How many lines below include the word "Double"? State that number and nothing else.
Start of Block
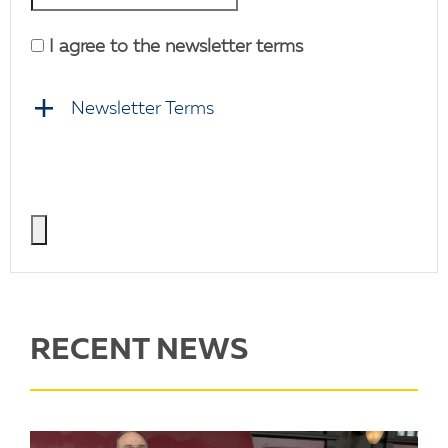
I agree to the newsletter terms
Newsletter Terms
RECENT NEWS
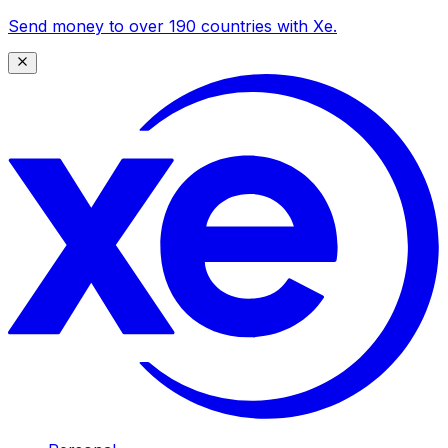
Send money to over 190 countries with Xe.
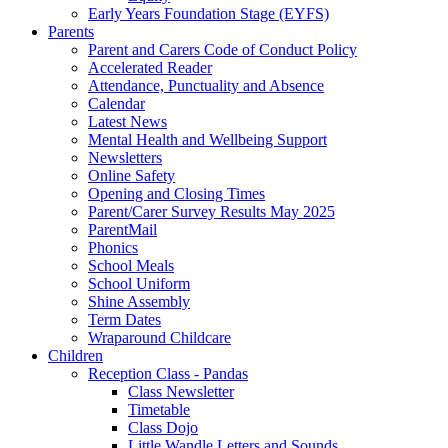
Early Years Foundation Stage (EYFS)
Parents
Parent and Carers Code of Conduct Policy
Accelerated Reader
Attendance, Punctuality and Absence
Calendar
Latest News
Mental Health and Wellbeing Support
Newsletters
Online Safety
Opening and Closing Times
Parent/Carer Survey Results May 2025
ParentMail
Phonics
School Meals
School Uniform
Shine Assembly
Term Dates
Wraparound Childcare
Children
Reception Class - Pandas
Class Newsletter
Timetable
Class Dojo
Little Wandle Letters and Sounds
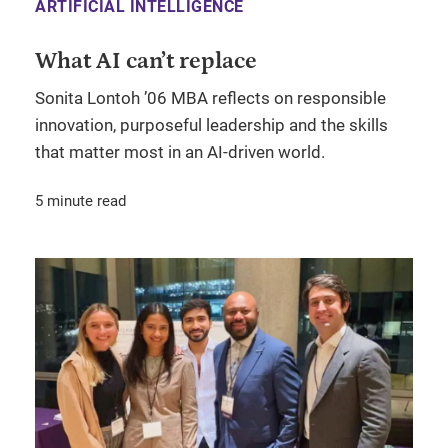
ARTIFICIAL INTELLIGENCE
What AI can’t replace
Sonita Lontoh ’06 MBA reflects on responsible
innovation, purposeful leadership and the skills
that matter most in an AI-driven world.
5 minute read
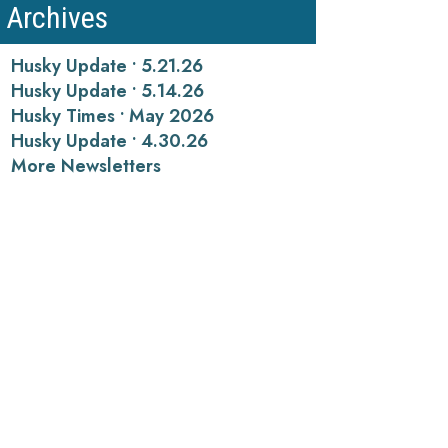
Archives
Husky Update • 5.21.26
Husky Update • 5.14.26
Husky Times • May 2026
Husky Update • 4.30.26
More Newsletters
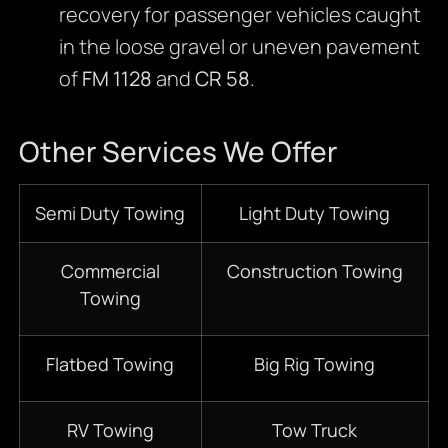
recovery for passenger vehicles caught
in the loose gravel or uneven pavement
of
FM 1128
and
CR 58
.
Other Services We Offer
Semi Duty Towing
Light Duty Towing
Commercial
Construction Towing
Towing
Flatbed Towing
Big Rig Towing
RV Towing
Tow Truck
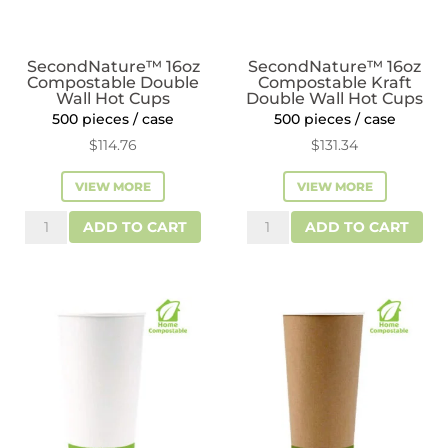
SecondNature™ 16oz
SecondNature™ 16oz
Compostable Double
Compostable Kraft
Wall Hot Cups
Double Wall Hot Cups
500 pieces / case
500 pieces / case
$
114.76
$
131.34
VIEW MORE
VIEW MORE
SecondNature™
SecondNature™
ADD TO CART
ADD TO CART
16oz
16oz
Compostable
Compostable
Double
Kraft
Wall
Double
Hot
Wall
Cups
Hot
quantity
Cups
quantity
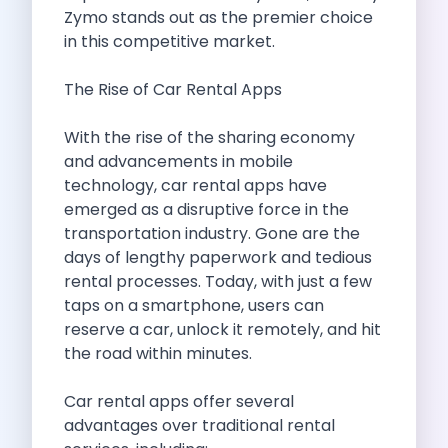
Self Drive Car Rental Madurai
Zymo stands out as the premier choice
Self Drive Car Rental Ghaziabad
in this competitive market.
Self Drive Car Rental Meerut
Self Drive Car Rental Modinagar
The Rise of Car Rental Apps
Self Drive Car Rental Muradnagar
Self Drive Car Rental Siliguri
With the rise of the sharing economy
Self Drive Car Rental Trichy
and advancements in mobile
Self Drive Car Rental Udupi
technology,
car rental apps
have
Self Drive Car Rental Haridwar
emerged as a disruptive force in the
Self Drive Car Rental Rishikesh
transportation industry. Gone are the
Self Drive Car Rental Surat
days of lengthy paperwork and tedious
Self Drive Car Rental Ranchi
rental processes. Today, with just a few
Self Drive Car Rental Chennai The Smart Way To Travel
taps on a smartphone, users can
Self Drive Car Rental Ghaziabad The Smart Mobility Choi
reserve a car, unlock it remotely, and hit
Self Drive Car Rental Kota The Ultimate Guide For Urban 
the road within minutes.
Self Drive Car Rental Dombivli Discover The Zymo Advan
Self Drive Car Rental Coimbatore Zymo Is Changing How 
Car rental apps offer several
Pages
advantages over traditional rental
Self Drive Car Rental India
End of Block
ANSWER SECTION ▸ 4